49En 1972, les exemples de fouilles stratigraphiques d’habitats subaquatiques étaient rares : en Italie et en Suisse, on avait surtout exploité des gisements protohistoriques lessivés, et il s’agissait davantage de ramassage « en position » que de véritables fouilles.
50En France, seul R. Laurent, dans les années 60, avait jeté les bases d’une méthodologie rigoureuse –en particulier la triangulation équilatérale– qu’il n’avait malheureusement pas mise réellement en application. Les fouilles (essentiellement en caisson) des lacs du Jura, sous la direction de P. Pétrequin, commençaient à peine. Il fallut donc, en s’inspirant de ce qui paraissait le plus au point ici ou là, mais en complétant et en innovant largement, établir une méthode. Les bases de ce travail furent établies en commun pour les fouilles préhistoriques des Baigneurs (sous la direction d’A. Bocquet) et pour les fouilles médiévales, avec quelques aspects spécifiques à chacun des deux sites. Innovant, on s’aperçut de l’inefficacité de tel procédé, du manque d’intérêt de telle observation méthodique, et l’on dut perfectionner progressivement. Mais la modicité des moyens mis en œuvre ne permit pas de vérifier l’intérêt des méthodes de prélèvement des matières organiques –l’argent manquait pour les analyses elles‑mêmes– jusqu’en 1978. Ce n’est donc qu’en 1981 que la méthode se fixa définitivement. Il est évident que les variations de la systématique ne sont guère favorables à une bonne interprétation. Cependant, le résultat s’avère en définitive largement utilisable, même si quelques données manquent, en particulier pour les premières zones exploitées.

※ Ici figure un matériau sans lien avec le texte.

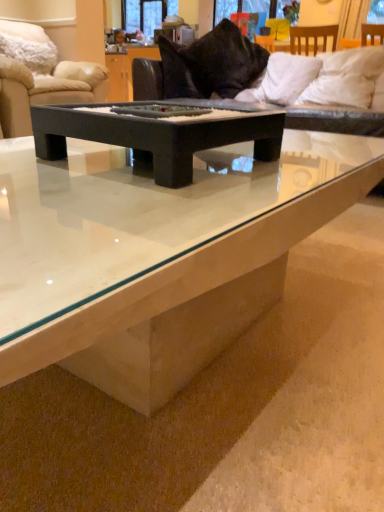 Question: From a real-world perspective, is velvet black couch at upper center, which ranks as the first studio couch in right-to-left order, physically below white soft pillow at upper right, which ranks as the fourth pillow in left-to-right order?

Choices:
 (A) yes
 (B) no

Answer: (A)

Question: Considering the relative sizes of velvet black couch at upper center, which appears as the second studio couch when viewed from the left, and white soft pillow at upper right, which ranks as the fourth pillow in left-to-right order, in the image provided, is velvet black couch at upper center, which appears as the second studio couch when viewed from the left, smaller than white soft pillow at upper right, which ranks as the fourth pillow in left-to-right order,?

Choices:
 (A) no
 (B) yes

Answer: (A)

Question: Is velvet black couch at upper center, which ranks as the first studio couch in right-to-left order, thinner than white soft pillow at upper right, which ranks as the fourth pillow in left-to-right order?

Choices:
 (A) no
 (B) yes

Answer: (A)

Question: Is velvet black couch at upper center, which appears as the second studio couch when viewed from the left, beside white soft pillow at upper right, which appears as the first pillow when viewed from the right?

Choices:
 (A) yes
 (B) no

Answer: (B)

Question: Is velvet black couch at upper center, which appears as the second studio couch when viewed from the left, far from white soft pillow at upper right, which appears as the first pillow when viewed from the right?

Choices:
 (A) no
 (B) yes

Answer: (A)

Question: Is velvet black couch at upper center, which appears as the second studio couch when viewed from the left, aimed at white soft pillow at upper right, which ranks as the fourth pillow in left-to-right order?

Choices:
 (A) yes
 (B) no

Answer: (A)

Question: Can you confirm if white fluffy pillow at upper left, the 1th pillow positioned from the left, is smaller than velvet black couch at upper center, which ranks as the first studio couch in right-to-left order?

Choices:
 (A) no
 (B) yes

Answer: (B)

Question: Is white fluffy pillow at upper left, the 1th pillow positioned from the left, outside velvet black couch at upper center, which ranks as the first studio couch in right-to-left order?

Choices:
 (A) yes
 (B) no

Answer: (A)

Question: Is white fluffy pillow at upper left, placed as the fourth pillow when sorted from right to left, far away from velvet black couch at upper center, which appears as the second studio couch when viewed from the left?

Choices:
 (A) no
 (B) yes

Answer: (B)

Question: Is white fluffy pillow at upper left, the 1th pillow positioned from the left, aimed at velvet black couch at upper center, which ranks as the first studio couch in right-to-left order?

Choices:
 (A) no
 (B) yes

Answer: (B)

Question: Does white fluffy pillow at upper left, placed as the fourth pillow when sorted from right to left, contain velvet black couch at upper center, which appears as the second studio couch when viewed from the left?

Choices:
 (A) yes
 (B) no

Answer: (B)

Question: Can you confirm if white fluffy pillow at upper left, placed as the fourth pillow when sorted from right to left, is shorter than velvet black couch at upper center, which appears as the second studio couch when viewed from the left?

Choices:
 (A) no
 (B) yes

Answer: (B)

Question: Is white soft pillow at upper right, which appears as the first pillow when viewed from the right, oriented away from black matte tray at center, the 1th coffee table positioned from the top?

Choices:
 (A) no
 (B) yes

Answer: (A) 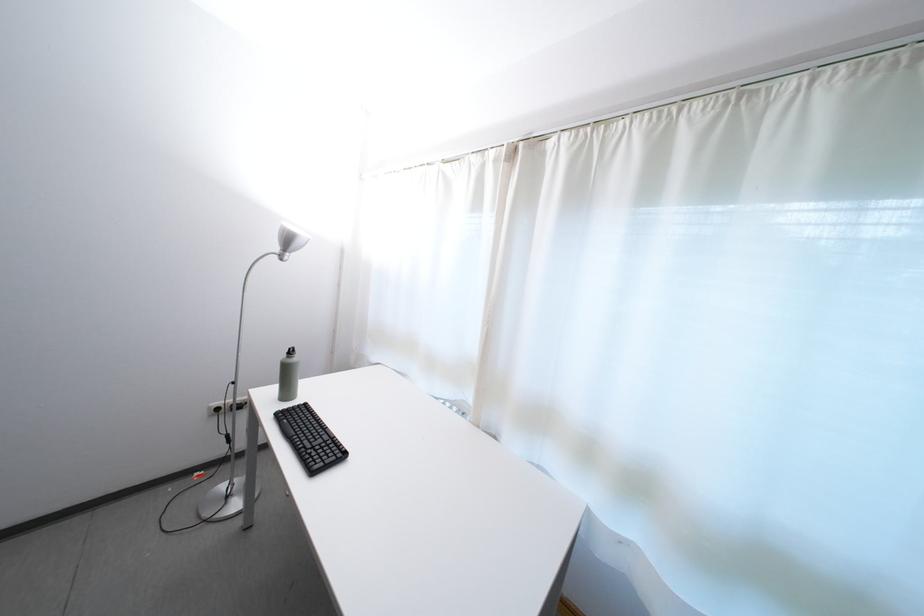 Find where to plugg the white wall socket. Please return your answer as a coordinate pair (x, y).

(219, 408) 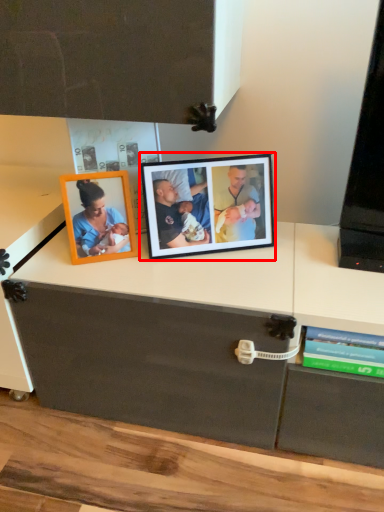 Question: In this image, where is picture frame (annotated by the red box) located relative to book?

Choices:
 (A) left
 (B) right

Answer: (A) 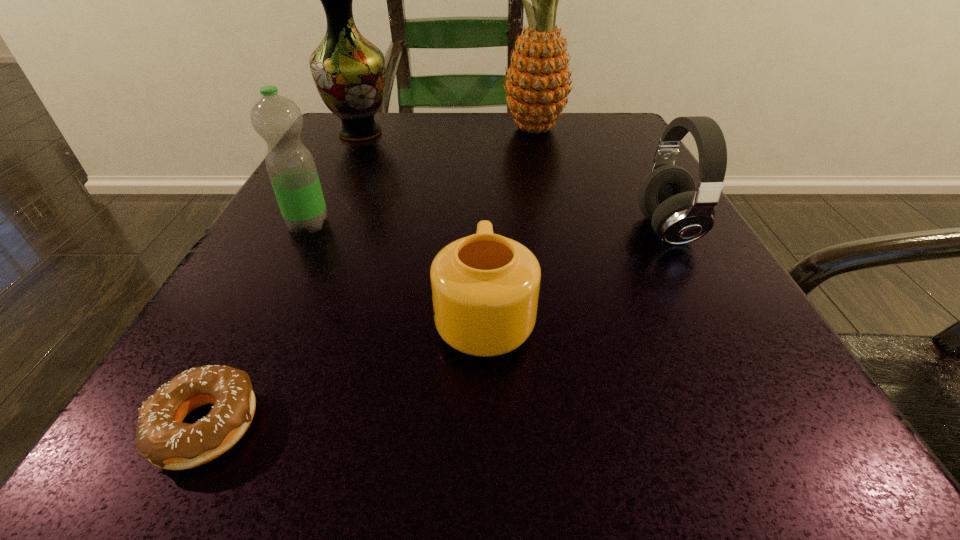 I want to click on vase located at the far edge, so click(x=349, y=72).

Image resolution: width=960 pixels, height=540 pixels. I want to click on object present at the near edge, so click(x=161, y=437).

The height and width of the screenshot is (540, 960). What are the coordinates of `vase positioned at the left edge` in the screenshot? It's located at (349, 72).

Locate an element on the screen. This screenshot has width=960, height=540. water bottle that is at the left edge is located at coordinates (278, 120).

Image resolution: width=960 pixels, height=540 pixels. What are the coordinates of `doughnut present at the left edge` in the screenshot? It's located at (161, 437).

Where is `pineapple present at the right edge`? Image resolution: width=960 pixels, height=540 pixels. pineapple present at the right edge is located at coordinates (537, 86).

This screenshot has width=960, height=540. I want to click on headset at the right edge, so click(x=680, y=215).

Identify the location of object situated at the far left corner. (349, 72).

I want to click on object at the near left corner, so click(161, 437).

Locate an element on the screen. object located in the far right corner section of the desktop is located at coordinates (537, 86). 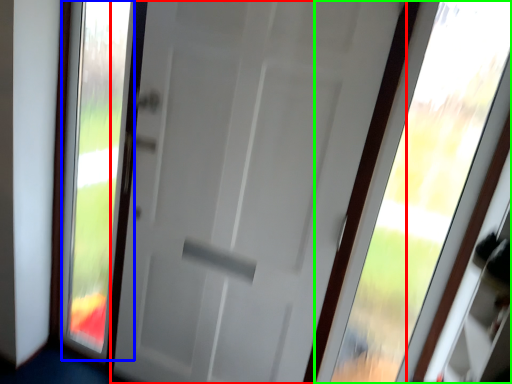 Question: Which is nearer to the door (highlighted by a red box)? glass window (highlighted by a blue box) or window (highlighted by a green box).

Choices:
 (A) glass window
 (B) window

Answer: (A) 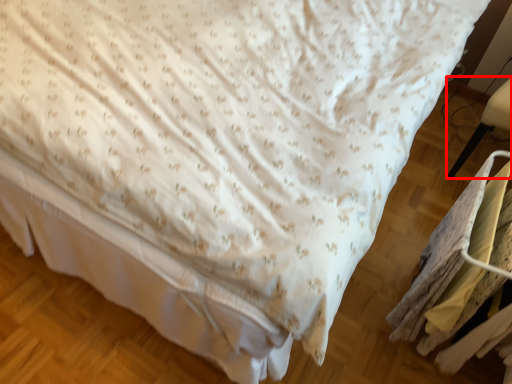 Question: Considering the relative positions of furniture (annotated by the red box) and laundry in the image provided, where is furniture (annotated by the red box) located with respect to the staircase?

Choices:
 (A) right
 (B) left

Answer: (A) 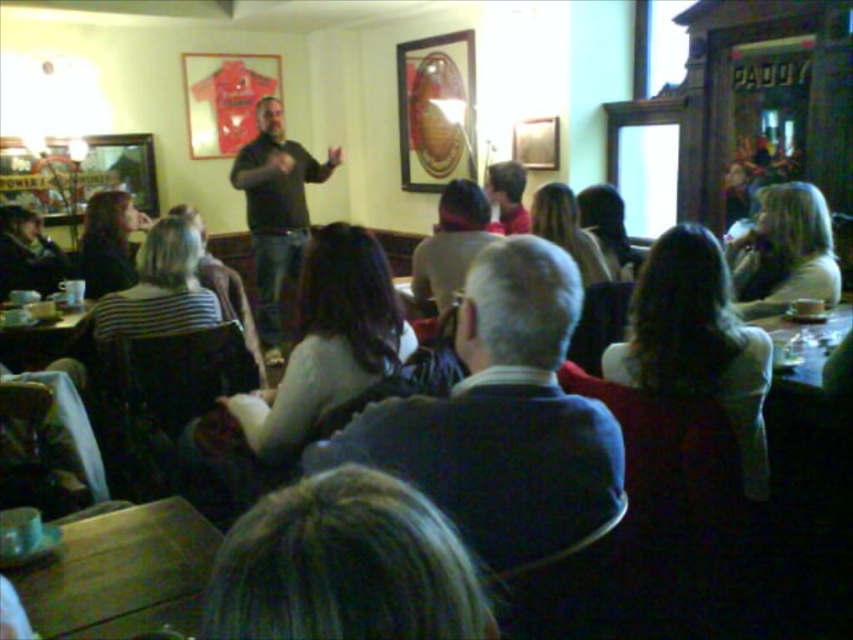 Is point (526, 548) positioned after point (808, 344)?

No, (526, 548) is in front of (808, 344).

Who is more distant from viewer, (546, 488) or (837, 339)?

Point (837, 339)

Image resolution: width=853 pixels, height=640 pixels. Identify the location of dark blue sweater at center. (502, 419).

Can you confirm if wooden table at lower left is positioned to the left of black matte shirt at center?

Incorrect, wooden table at lower left is not on the left side of black matte shirt at center.

What do you see at coordinates (120, 573) in the screenshot? This screenshot has height=640, width=853. I see `wooden table at lower left` at bounding box center [120, 573].

Does point (19, 573) come closer to viewer compared to point (260, 172)?

That is True.

Where is `wooden table at lower left`? The image size is (853, 640). wooden table at lower left is located at coordinates (120, 573).

You are a GUI agent. You are given a task and a screenshot of the screen. Output one action in this format:
    pyautogui.click(x=<x>, y=<y>)
    Task: Click on the wooden table at lower left
    The height and width of the screenshot is (640, 853).
    Given the screenshot: What is the action you would take?
    pyautogui.click(x=120, y=573) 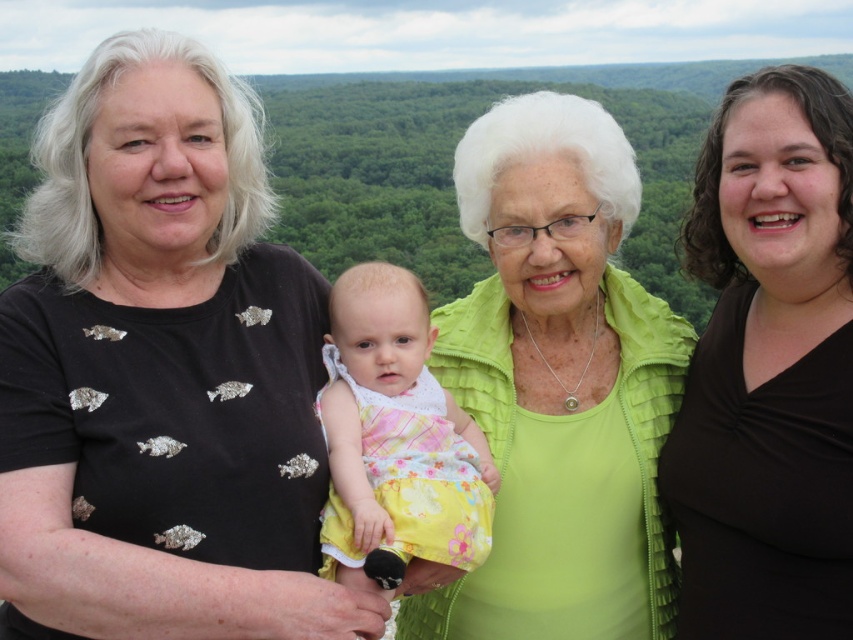 Question: Which object is positioned closest to the green textured jacket at upper center?

Choices:
 (A) lime green textured jacket at center
 (B) black textured shirt at left

Answer: (A)

Question: Among these points, which one is nearest to the camera?

Choices:
 (A) (257, 192)
 (B) (544, 397)
 (C) (785, 636)

Answer: (C)

Question: Is green textured jacket at upper center wider than yellow floral dress at center?

Choices:
 (A) no
 (B) yes

Answer: (B)

Question: Which object is closer to the camera taking this photo?

Choices:
 (A) green textured jacket at upper center
 (B) lime green textured jacket at center
 (C) yellow floral dress at center
 (D) black textured shirt at left

Answer: (D)

Question: Does black textured shirt at left appear on the right side of yellow floral dress at center?

Choices:
 (A) yes
 (B) no

Answer: (B)

Question: Can you confirm if green textured jacket at upper center is positioned to the left of yellow floral dress at center?

Choices:
 (A) yes
 (B) no

Answer: (B) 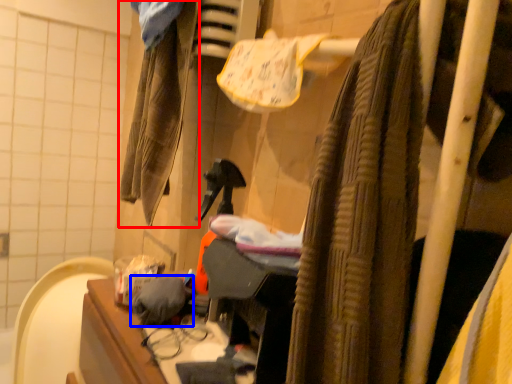 Question: Which object appears farthest to the camera in this image, clothing (highlighted by a red box) or clothing (highlighted by a blue box)?

Choices:
 (A) clothing
 (B) clothing

Answer: (A) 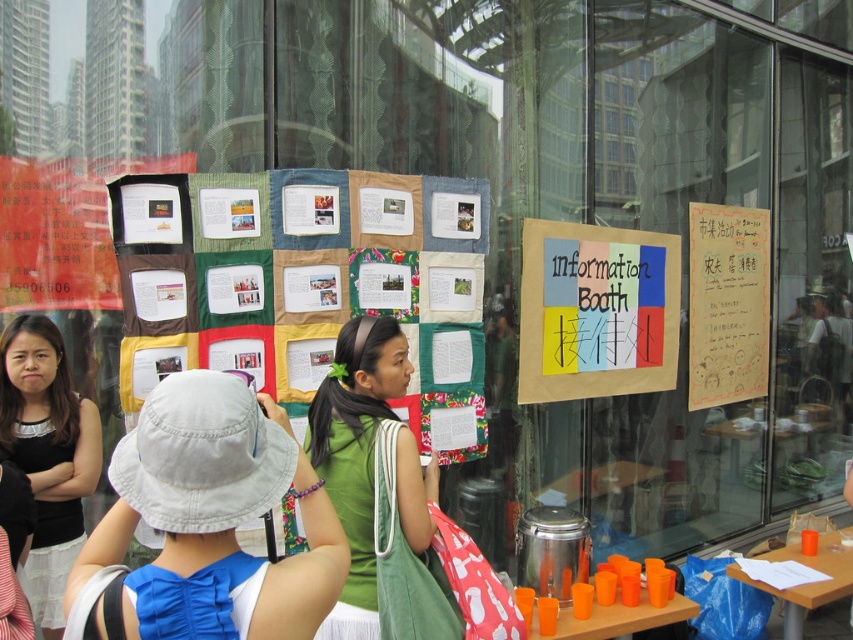 Can you confirm if textured fabric bulletin board at center is wider than matte paper poster at center?

Yes.

Is textured fabric bulletin board at center shorter than matte paper poster at center?

No.

The image size is (853, 640). In order to click on textured fabric bulletin board at center in this screenshot , I will do `click(309, 285)`.

Is the position of multicolored paper sign at center less distant than that of matte paper poster at center?

No, multicolored paper sign at center is further to the viewer.

Looking at this image, who is more forward, (x=654, y=371) or (x=257, y=216)?

Point (x=257, y=216)

Image resolution: width=853 pixels, height=640 pixels. I want to click on multicolored paper sign at center, so click(x=596, y=310).

The width and height of the screenshot is (853, 640). What do you see at coordinates (309, 285) in the screenshot? I see `textured fabric bulletin board at center` at bounding box center [309, 285].

Can you confirm if textured fabric bulletin board at center is positioned to the right of multicolored paper sign at center?

Incorrect, textured fabric bulletin board at center is not on the right side of multicolored paper sign at center.

Which is in front, point (294, 387) or point (531, 225)?

Positioned in front is point (294, 387).

Locate an element on the screen. This screenshot has height=640, width=853. textured fabric bulletin board at center is located at coordinates [309, 285]. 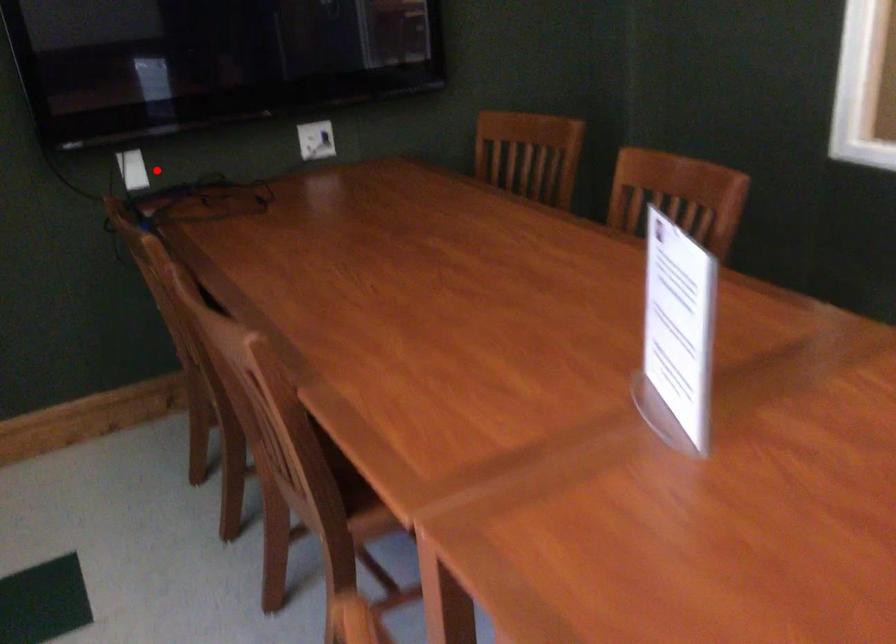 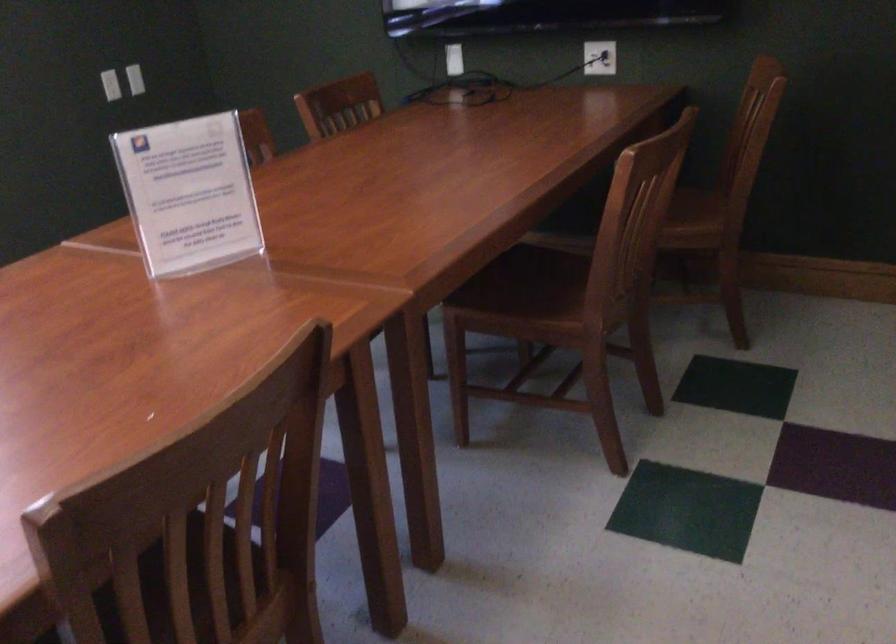 The point at the highlighted location is marked in the first image. Where is the corresponding point in the second image?

(453, 59) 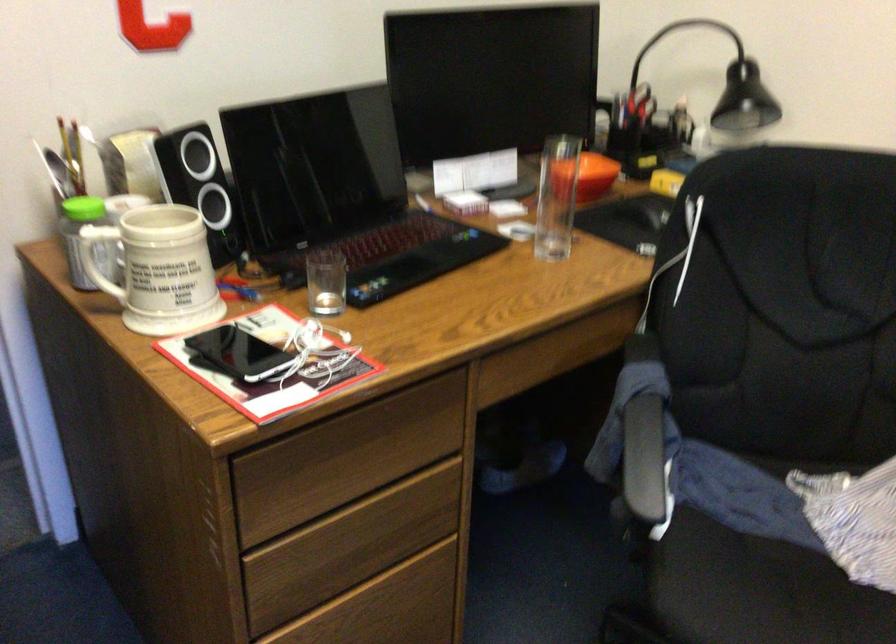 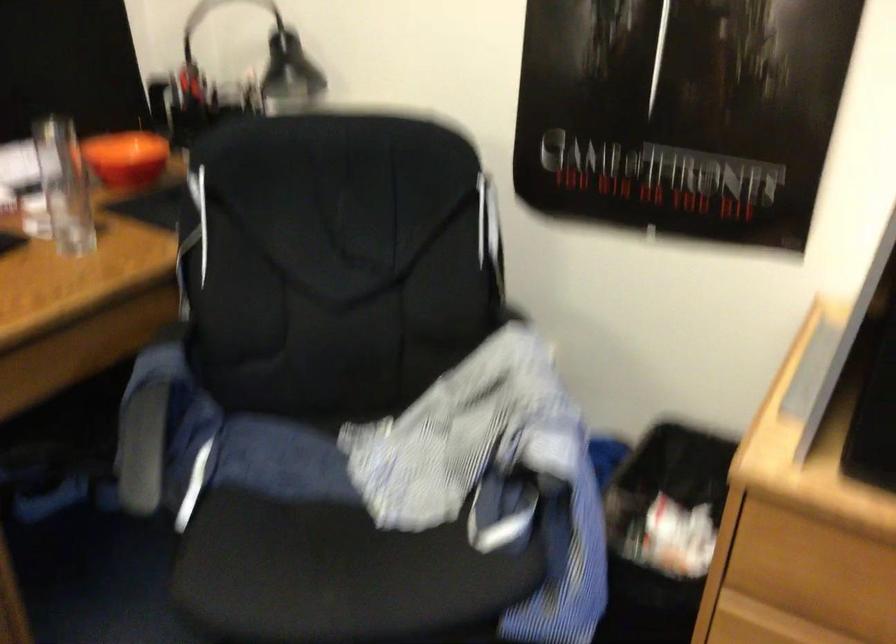 Question: I am providing you with two images of the same scene from different viewpoints. Please identify which objects are invisible in image2.

Choices:
 (A) black computer mouse
 (B) red round magnet
 (C) black desk lamp
 (D) tall clear glass

Answer: (A) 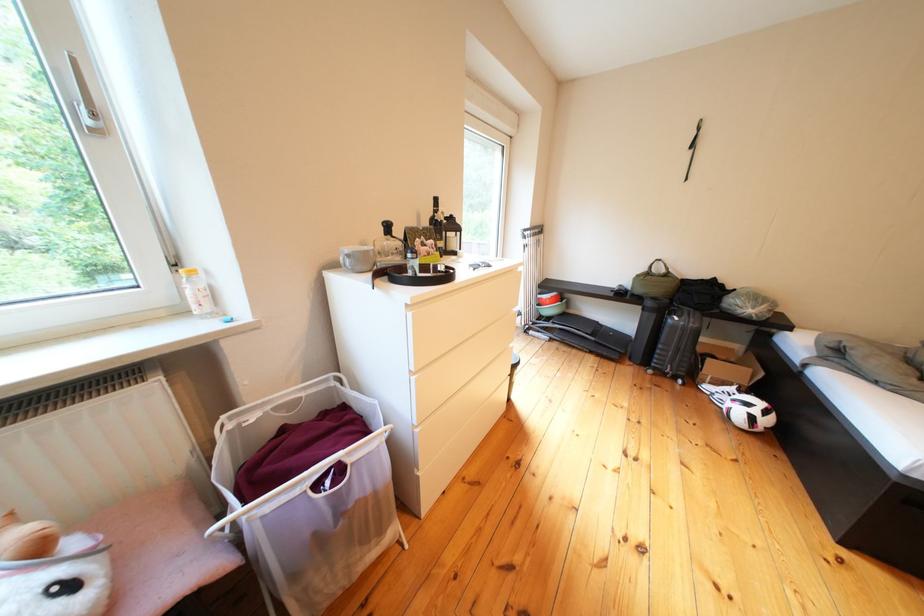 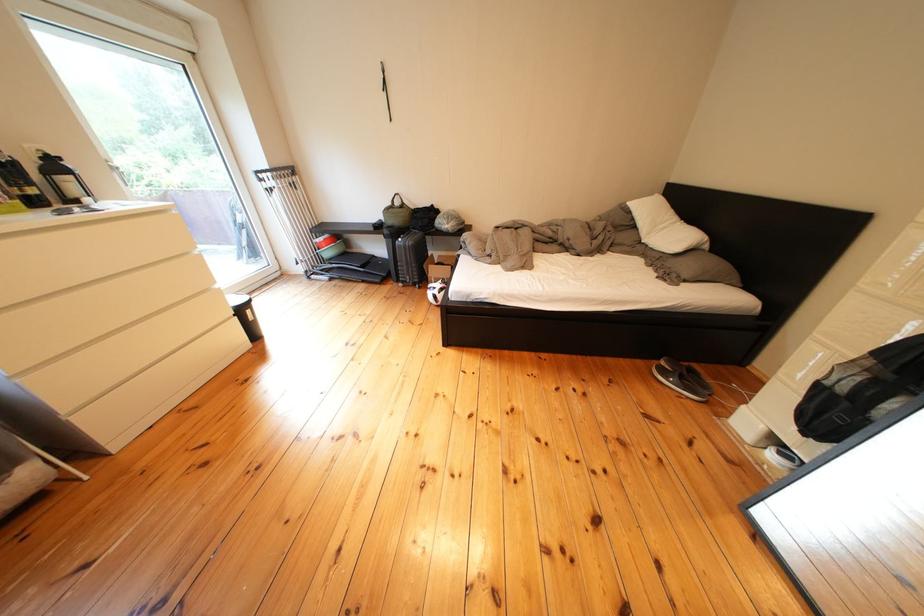 Locate, in the second image, the point that corresponds to the point at 688,382 in the first image.

(429, 290)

1.4.1 La fouille « en caisson »
51A trois reprises –durant l’hiver 1971‑72, l’été 1976 et l’hiver 1986‑87– l’étiage annuel a été suffisamment bas pour que l’on puisse fouiller « à sec » (fig. 16). Le gisement présente une trop forte déclivité pour pouvoir être en totalité atteint par les étiages, même exceptionnels. Seule la partie orientale, la plus élevée, est parfois accessible à pied sec. On fouille donc, dans ce cas, selon la technique terrestre, ce qui permet un travail plus rapide et beaucoup plus aisé en ce qui concerne les relevés et les prises de vue photographiques. L’avantage réside surtout dans la possibilité de fouiller de grandes aires d’un seul tenant (de l’ordre de 25 à 40 m2) et de disposer ainsi d’espaces d’interprétation plus larges. L’eau, toujours très proche, est atteinte rapidement. Un système de puisard et de pompe électrique à régulation automatique la rejette dans le lac (on a utilisé des pompes de 30 à 60 m3/h). En 1972, la fouille n’était pas achevée lorsque, à la fin de février et au début de mars, le niveau du lac a commencé à remonter. Un simple système de planches épaulées par des piquets et doublées de feuilles plastiques a suffi à maintenir la zone de fouille en état jusqu’à une hauteur d’eau de 50 cm au‑dessus du niveau du sol. Ces fouilles d’étiage se faisant essentiellement en hiver, sous la neige et par des températures comprises entre - 5 et - 15 °C, on a expérimenté avec succès un système de SCITCS d’horticulture à armatures métalliques en arceau, d’une largeur de 6 m, dont les interstices étaient colmatés avec des planches et de la neige, et l’intérieur amené à une température supportable (de l’ordre de ‑ 1 à + 4 °C) par des brûleurs à gaz.

FIG. 16 – Secteur de la palissade après la fouille durant la période de basses eaux de l’hiver 1986‑87 (cliché fouilles de Colletière).

FIG. 17 – Le ponton, base des fouilles subaquatiques (cliché fouilles de Colletière).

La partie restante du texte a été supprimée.